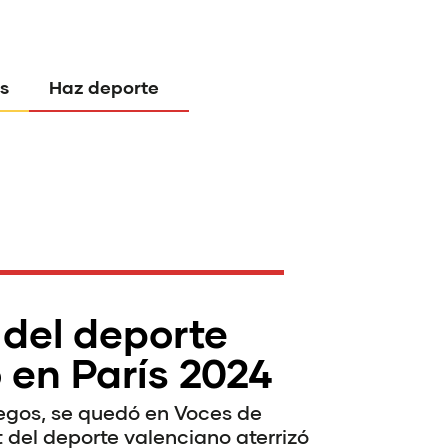
s
Haz deporte
 del deporte
 en París 2024
egos, se quedó en Voces de
 del deporte valenciano aterrizó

----

■ WHAT IS NEEDED: Pick out the lines above containing the word "deporte", then copy them.

■ REPLY TO THE EXERCISE:
Haz deporte
 del deporte
 del deporte valenciano aterrizó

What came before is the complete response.